**EXERCISE OBJECTIVE**
Each line below that carries the string "İran" must appear in the answer.

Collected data
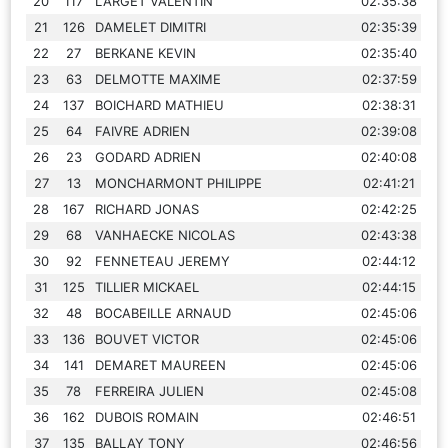
20
117
LARGET VALENTIN
02:35:38
21
126
DAMELET DIMITRI
02:35:39
22
27
BERKANE KEVIN
02:35:40
23
63
DELMOTTE MAXIME
02:37:59
24
137
BOICHARD MATHIEU
02:38:31
25
64
FAIVRE ADRIEN
02:39:08
26
23
GODARD ADRIEN
02:40:08
27
13
MONCHARMONT PHILIPPE
02:41:21
28
167
RICHARD JONAS
02:42:25
29
68
VANHAECKE NICOLAS
02:43:38
30
92
FENNETEAU JEREMY
02:44:12
31
125
TILLIER MICKAEL
02:44:15
32
48
BOCABEILLE ARNAUD
02:45:06
33
136
BOUVET VICTOR
02:45:06
34
141
DEMARET MAUREEN
02:45:06
35
78
FERREIRA JULIEN
02:45:08
36
162
DUBOIS ROMAIN
02:46:51
37
135
BALLAY TONY
02:46:56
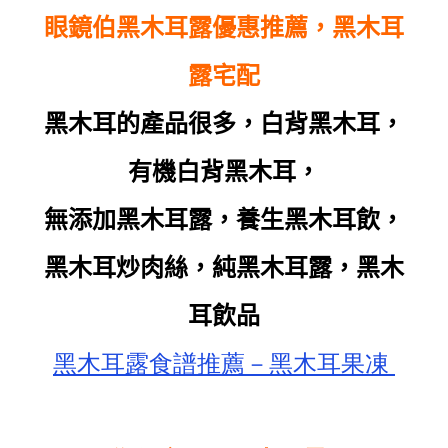
眼鏡伯黑木耳露優惠推薦，黑木耳
露宅配
黑木耳的產品很多，白背黑木耳，
有機白背黑木耳，
無添加黑木耳露，養生黑木耳飲，
黑木耳炒肉絲，純黑木耳露，黑木
耳飲品
黑木耳露食譜推薦－黑木耳果凍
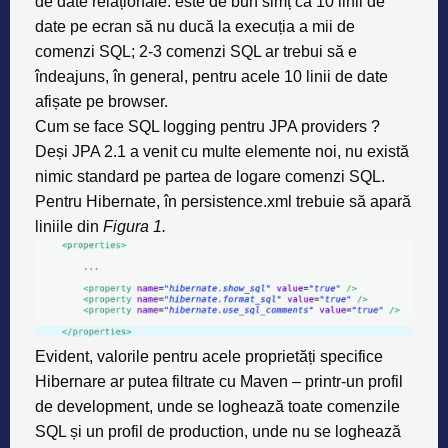
de date relaționale: este de bun simț ca 10 linii de
date pe ecran să nu ducă la execuția a mii de
comenzi SQL; 2-3 comenzi SQL ar trebui să e
îndeajuns, în general, pentru acele 10 linii de date
afișate pe browser.
Cum se face SQL logging pentru JPA providers ?
Deși JPA 2.1 a venit cu multe elemente noi, nu există
nimic standard pe partea de logare comenzi SQL.
Pentru Hibernate, în persistence.xml trebuie să apară
liniile din
Figura 1.
Evident, valorile pentru acele proprietăți specifice
Hibernare ar putea filtrate cu Maven – printr-un profil
de development, unde se loghează toate comenzile
SQL și un profil de production, unde nu se loghează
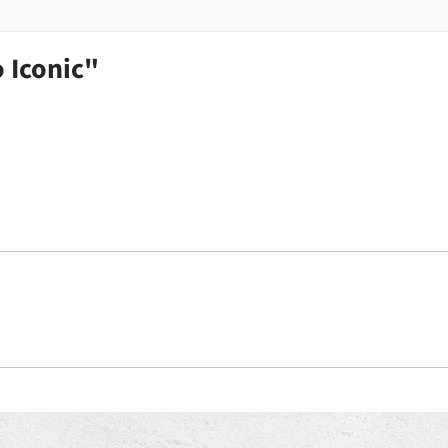
 Iconic"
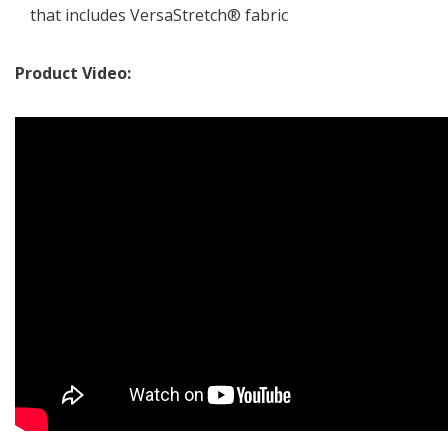
that includes VersaStretch® fabric
Product Video:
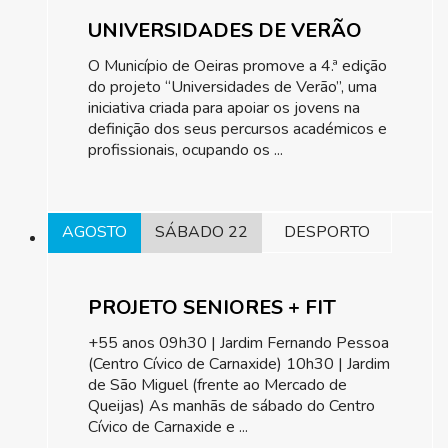
UNIVERSIDADES DE VERÃO
O Município de Oeiras promove a 4.ª edição
do projeto “Universidades de Verão”, uma
iniciativa criada para apoiar os jovens na
definição dos seus percursos académicos e
profissionais, ocupando os ...
AGOSTO
SÁBADO 22
DESPORTO
PROJETO SENIORES + FIT
+55 anos 09h30 | Jardim Fernando Pessoa
(Centro Cívico de Carnaxide) 10h30 | Jardim
de São Miguel (frente ao Mercado de
Queijas) As manhãs de sábado do Centro
Cívico de Carnaxide e ...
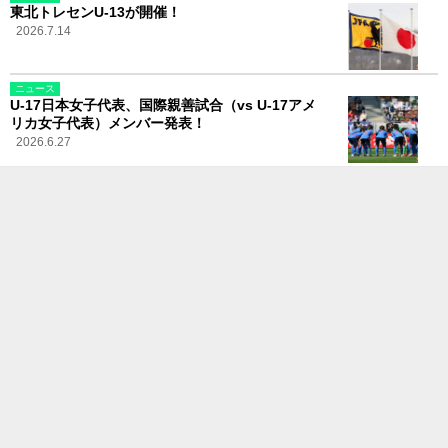
東北トレセンU-13が開催！
2026.7.14
ニュース
U-17日本女子代表、国際親善試合（vs U-17アメ
リカ女子代表）メンバー発表！
2026.6.27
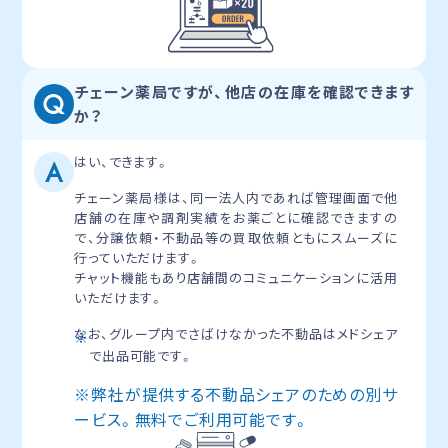
チェーン薬局ですが、他店の在庫を確認できます
か？
はい、できます。
チェーン薬局様は、同一法人内であれば管理画面で他
店舗の在庫や調剤実績をお薬ごとに確認できますの
で、分譲依頼・不動品等の買取依頼ともにスムーズに
行っていただけます。
チャット機能もあり店舗間のコミュニケーションに活用
いただけます。
なお、グループ内でさばけなかった不動品はメドシェア
※
で出品可能です。
※弊社が提供する不動品シェアのための別サ
ービス。無料でご利用可能です。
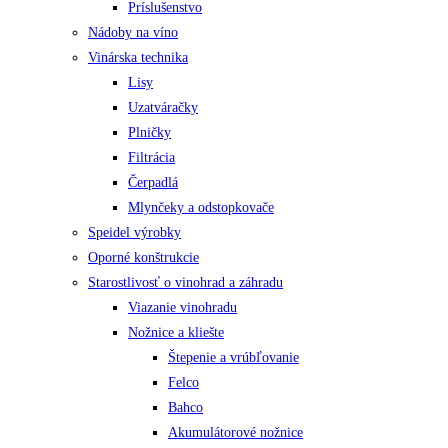
Príslušenstvo
Nádoby na víno
Vinárska technika
Lisy
Uzatváračky
Plničky
Filtrácia
Čerpadlá
Mlynčeky a odstopkovače
Speidel výrobky
Oporné konštrukcie
Starostlivosť o vinohrad a záhradu
Viazanie vinohradu
Nožnice a kliešte
Štepenie a vrúbľovanie
Felco
Bahco
Akumulátorové nožnice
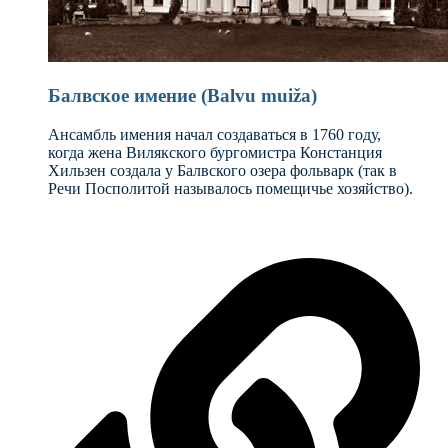
Балвское имение (Balvu muiža)
Ансамбль имения начал создаваться в 1760 году,
когда жена Вилякского бургомистра Констанция
Хильзен создала у Балвского озера фольварк (так в
Речи Посполитой называлось помещичье хозяйство).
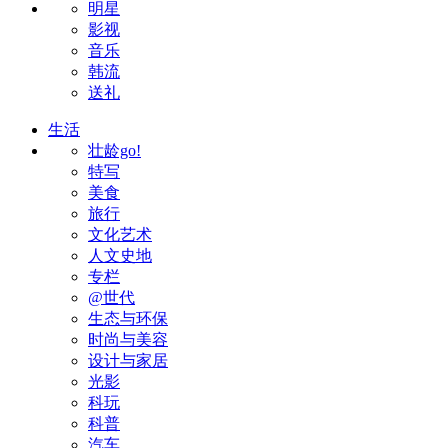
明星
影视
音乐
韩流
送礼
生活
壮龄go!
特写
美食
旅行
文化艺术
人文史地
专栏
@世代
生态与环保
时尚与美容
设计与家居
光影
科玩
科普
汽车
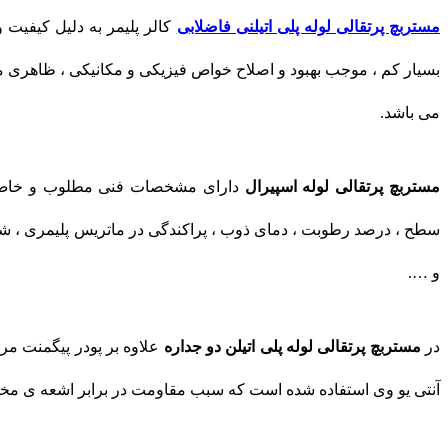
مستربچ پرتقالی لوله پلی اتیلنی فاضلابی
کالر پلیمر به دلیل کیفیت 
بسیار کم ، موجب بهبود و اصلاح خواص فیزیکی و مکانیکی ، ظاهری 
می باشد.
مستربچ پرتقالی لوله اسپیرال
دارای مشخصات فنى مطلوب و خاص ا
سطح ، درصد رطوبت ، دمای ذوب ، پراکندگی در ماتریس پلیمری ، 
و ….
در
مستربچ پرتقالی لوله پلی اتیلن دو جداره
علاوه بر پودر پیگمنت مرغ
آنتی یو وی استفاده شده است که سبب مقاومت در برابر اشعه ی مخرب UV موجود در نور خورشید می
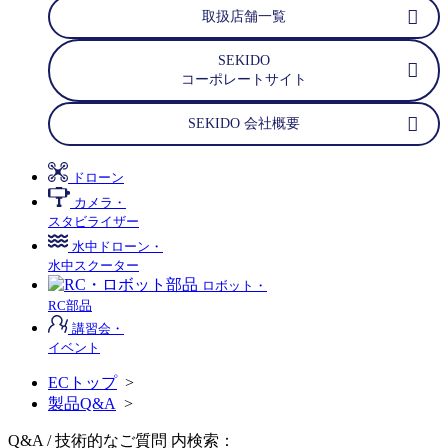
取扱店舗一覧
SEKIDO
コーポレートサイト
SEKIDO 会社概要
ドローン
カメラ・
スタビライザー
水中ドローン・
水中スクーター
ロボット・
RC部品
講習会・
イベント
ECトップ
>
製品Q&A
>
Q&A / 技術的なご質問 内検索：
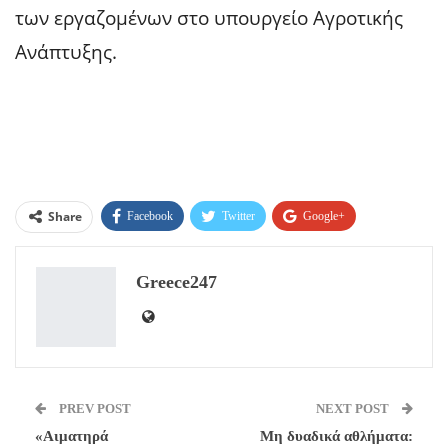
των εργαζομένων στο υπουργείο Αγροτικής
Ανάπτυξης.
Share
Facebook
Twitter
Google+
ReddIt
WhatsApp
Pinterest
Greece247
Email
PREV POST
NEXT POST
«Αιματηρά
Μη δυαδικά αθλήματα:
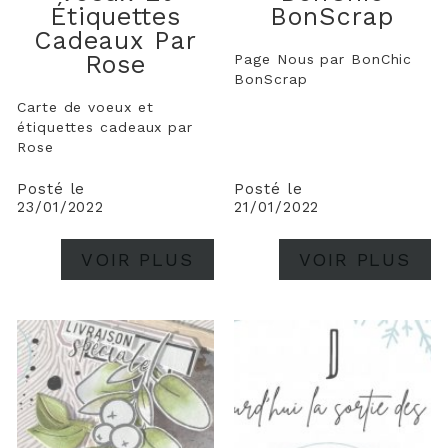
Étiquettes
BonScrap
Cadeaux Par
Rose
Page Nous par BonChic
BonScrap
Carte de voeux et
étiquettes cadeaux par
Rose
Posté le
Posté le
23/01/2022
21/01/2022
VOIR PLUS
VOIR PLUS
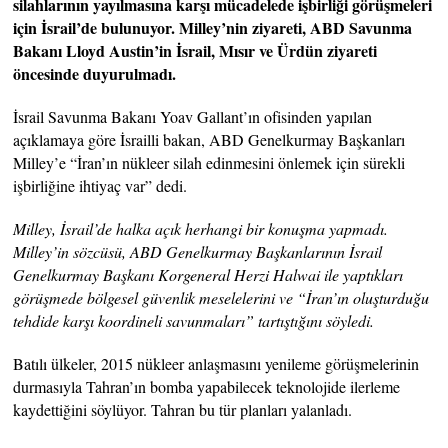
silahlarının yayılmasına karşı mücadelede işbirliği görüşmeleri
için İsrail’de bulunuyor. Milley’nin ziyareti, ABD Savunma
Bakanı Lloyd Austin’in İsrail, Mısır ve Ürdün ziyareti
öncesinde duyurulmadı.
İsrail Savunma Bakanı Yoav Gallant’ın ofisinden yapılan
açıklamaya göre İsrailli bakan, ABD Genelkurmay Başkanları
Milley’e “İran’ın nükleer silah edinmesini önlemek için sürekli
işbirliğine ihtiyaç var” dedi.
Milley, İsrail’de halka açık herhangi bir konuşma yapmadı.
Milley’in sözcüsü, ABD Genelkurmay Başkanlarının İsrail
Genelkurmay Başkanı Korgeneral Herzi Halwai ile yaptıkları
görüşmede bölgesel güvenlik meselelerini ve “İran’ın oluşturduğu
tehdide karşı koordineli savunmaları” tartıştığını söyledi.
Batılı ülkeler, 2015 nükleer anlaşmasını yenileme görüşmelerinin
durmasıyla Tahran’ın bomba yapabilecek teknolojide ilerleme
kaydettiğini söylüyor. Tahran bu tür planları yalanladı.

**ANSWER SPACE**
Milley’e “İran’ın nükleer silah edinmesini önlemek için sürekli
görüşmede bölgesel güvenlik meselelerini ve “İran’ın oluşturduğu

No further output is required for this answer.